§ Exercise prompt
Exactly the lines from the one with "Mail (147, 840)" through the end of the material are to be output, both included, with no other text.

§ Provided material

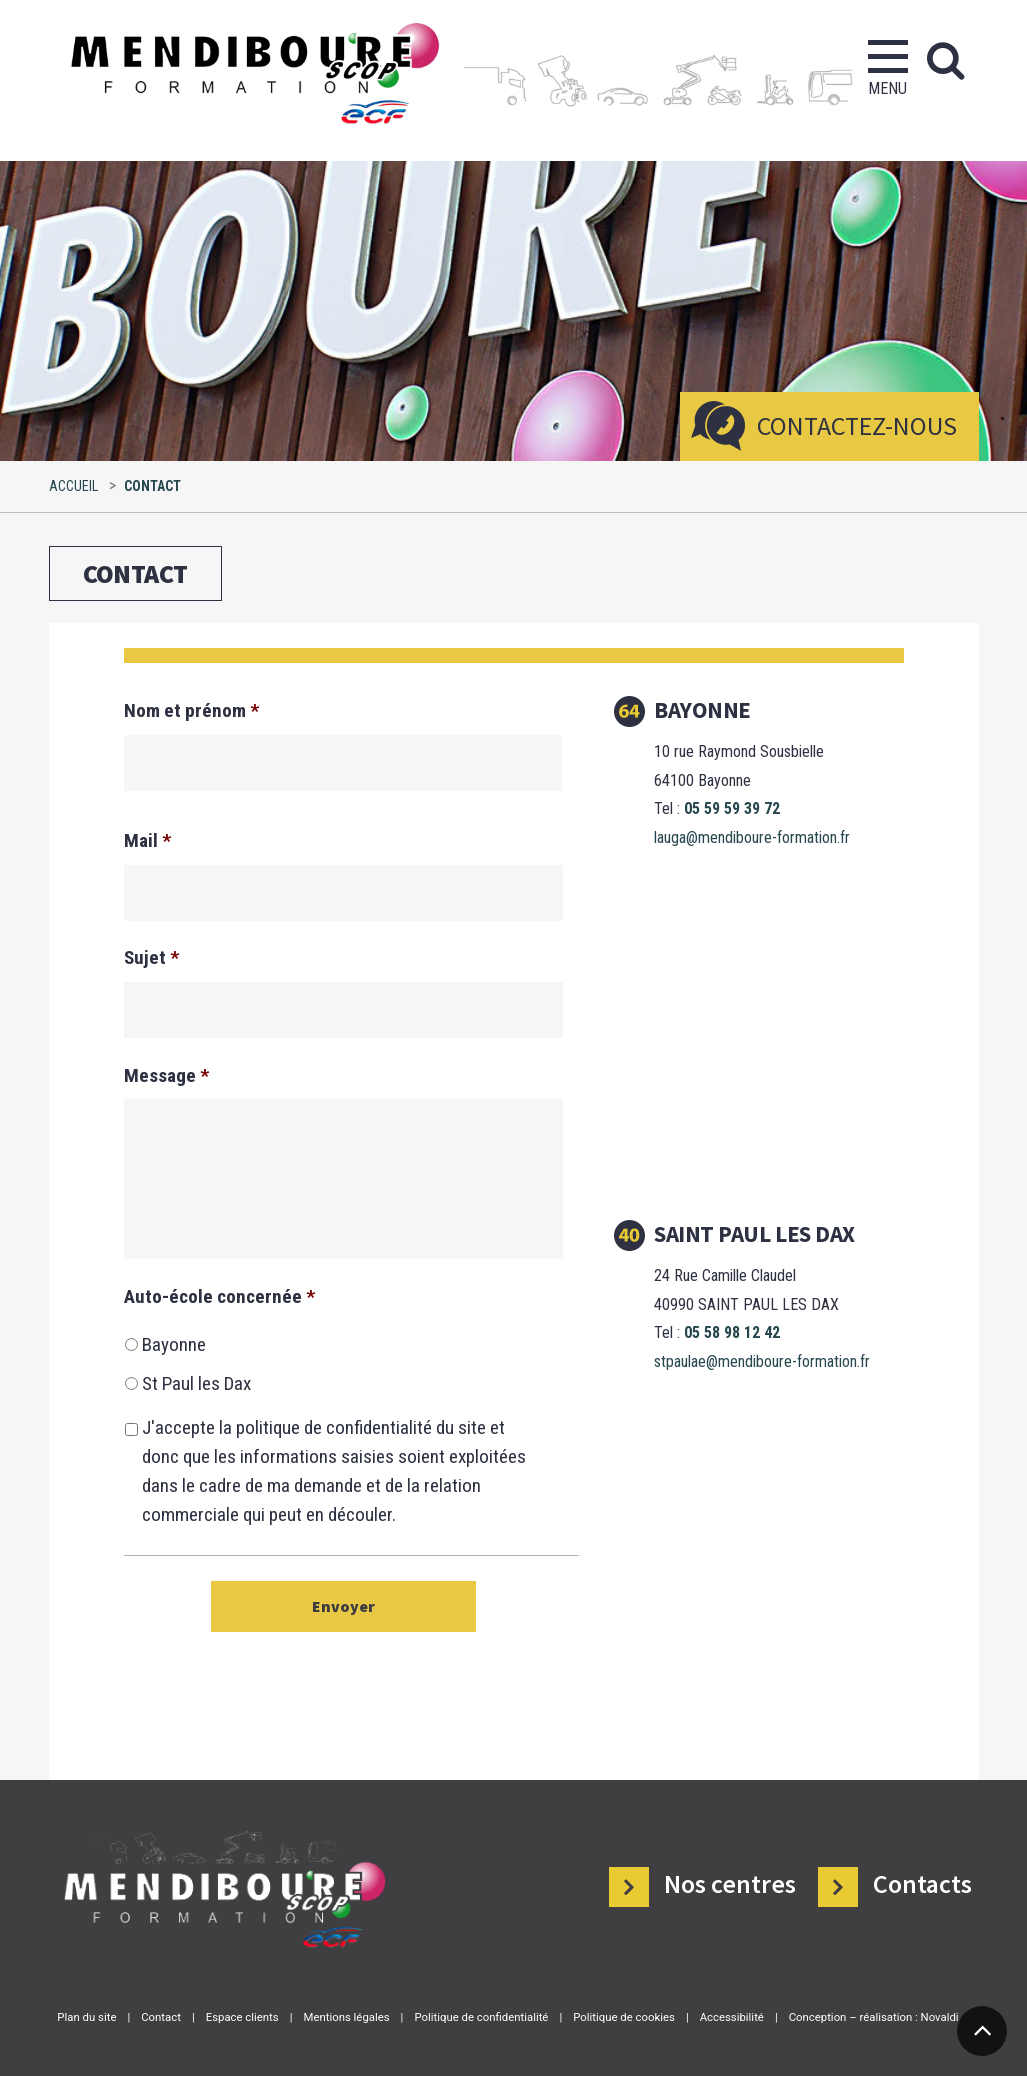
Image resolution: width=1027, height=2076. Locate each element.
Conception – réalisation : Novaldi (874, 2017)
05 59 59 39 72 (732, 808)
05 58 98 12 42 (732, 1332)
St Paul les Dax (196, 1383)
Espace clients (242, 2017)
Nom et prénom (191, 710)
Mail (147, 840)
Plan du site (86, 2017)
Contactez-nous (857, 425)
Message (166, 1075)
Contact (161, 2017)
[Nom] (343, 763)
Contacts (922, 1883)
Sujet (151, 957)
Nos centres (730, 1883)
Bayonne (174, 1344)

§ Exercise output
Mail (147, 840)
Plan du site (86, 2017)
Contactez-nous (857, 425)
Message (166, 1075)
Contact (161, 2017)
[Nom] (343, 763)
Contacts (922, 1883)
Sujet (151, 957)
Nos centres (730, 1883)
Bayonne (174, 1344)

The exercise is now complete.